A data augmentation methodology for training machine/deep learning gait recognition algorithms
This addresses the challenge of limited high-quality training data for gait recognition systems, though it is incremental as it builds on existing simulation and data augmentation techniques.
The authors tackled the problem of confounding factors like clothing and lighting reducing gait recognition accuracy by introducing a simulation-based data augmentation methodology and a subject-specific dataset to generate synthetic video frames. Results show that synthetic examples retain identity information, enabling studies into fully-invariant recognition across more conditions.

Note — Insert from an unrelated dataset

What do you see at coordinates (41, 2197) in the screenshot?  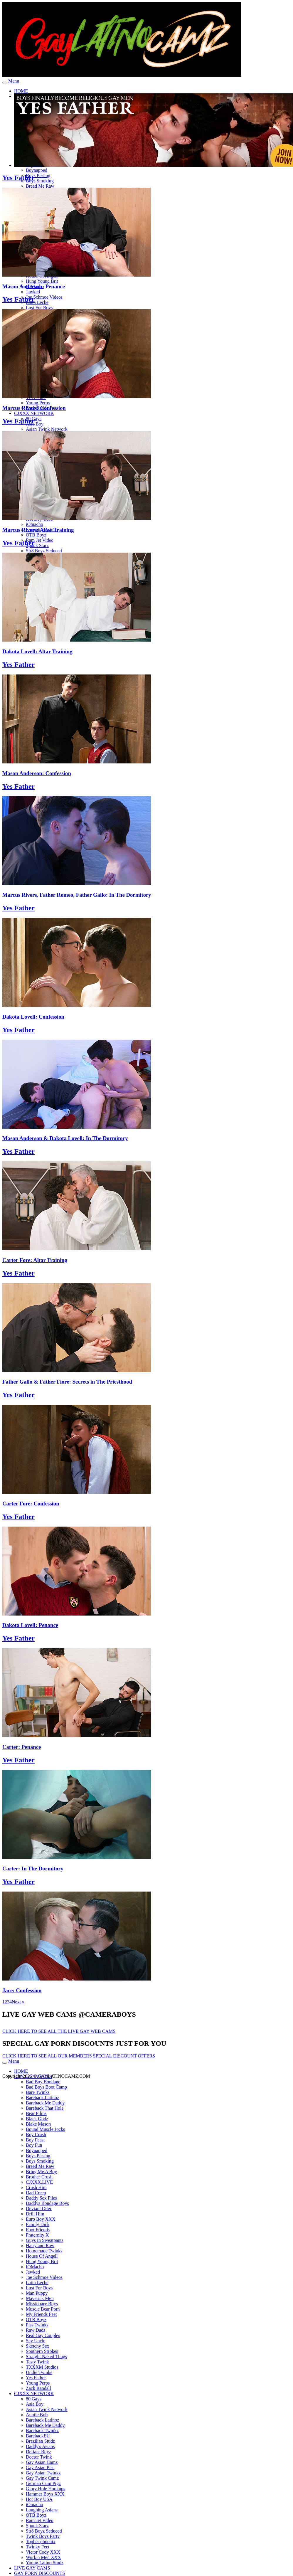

There are several confounding factors that can reduce the accuracy of gait recognition systems. These factors can reduce the distinctiveness, or alter the features used to characterise gait, they include variations in clothing, lighting, pose and environment, such as the walking surface. Full invariance to all confounding factors is challenging in the absence of high-quality labelled training data. We introduce a simulation-based methodology and a subject-specific dataset which can be used for generating synthetic video frames and sequences for data augmentation. With this methodology, we generated a multi-modal dataset. In addition, we supply simulation files that provide the ability to simultaneously sample from several confounding variables. The basis of the data is real motion capture data of subjects walking and running on a treadmill at different speeds. Results from gait recognition experiments suggest that information about the identity of subjects is retained within synthetically generated examples. The dataset and methodology allow studies into fully-invariant identity recognition spanning a far greater number of observation conditions than would otherwise be possible.